■ Given records
--------------------------------
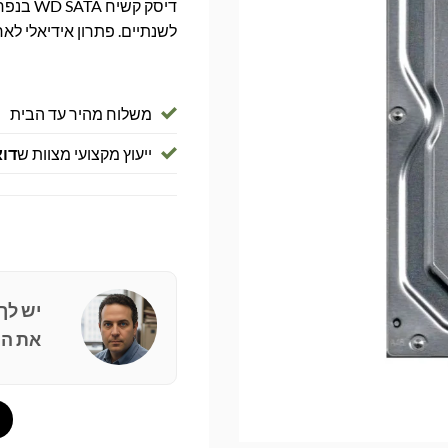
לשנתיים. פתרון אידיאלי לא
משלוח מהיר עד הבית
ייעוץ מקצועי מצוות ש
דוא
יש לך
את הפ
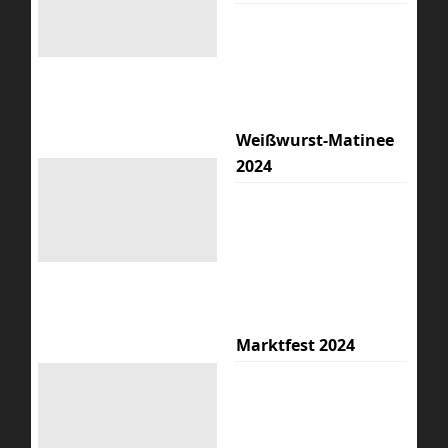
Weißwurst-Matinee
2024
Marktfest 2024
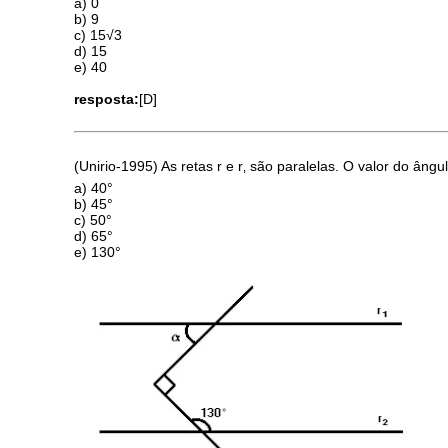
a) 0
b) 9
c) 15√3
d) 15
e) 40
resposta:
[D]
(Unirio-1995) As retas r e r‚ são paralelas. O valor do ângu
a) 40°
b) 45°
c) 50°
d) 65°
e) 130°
--------------------------------
■ Task directions
Exactly as written, set down each line of the records, leaving out the pictures.

■ Finished task
לשנתיים. פתרון אידיאלי לא
משלוח מהיר עד הבית
ייעוץ מקצועי מצוות ש
דוא
יש לך
את הפ
Weißwurst-Matinee
2024
Marktfest 2024
a) 0
b) 9
c) 15√3
d) 15
e) 40
resposta:
[D]
(Unirio-1995) As retas r e r‚ são paralelas. O valor do ângu
a) 40°
b) 45°
c) 50°
d) 65°
e) 130°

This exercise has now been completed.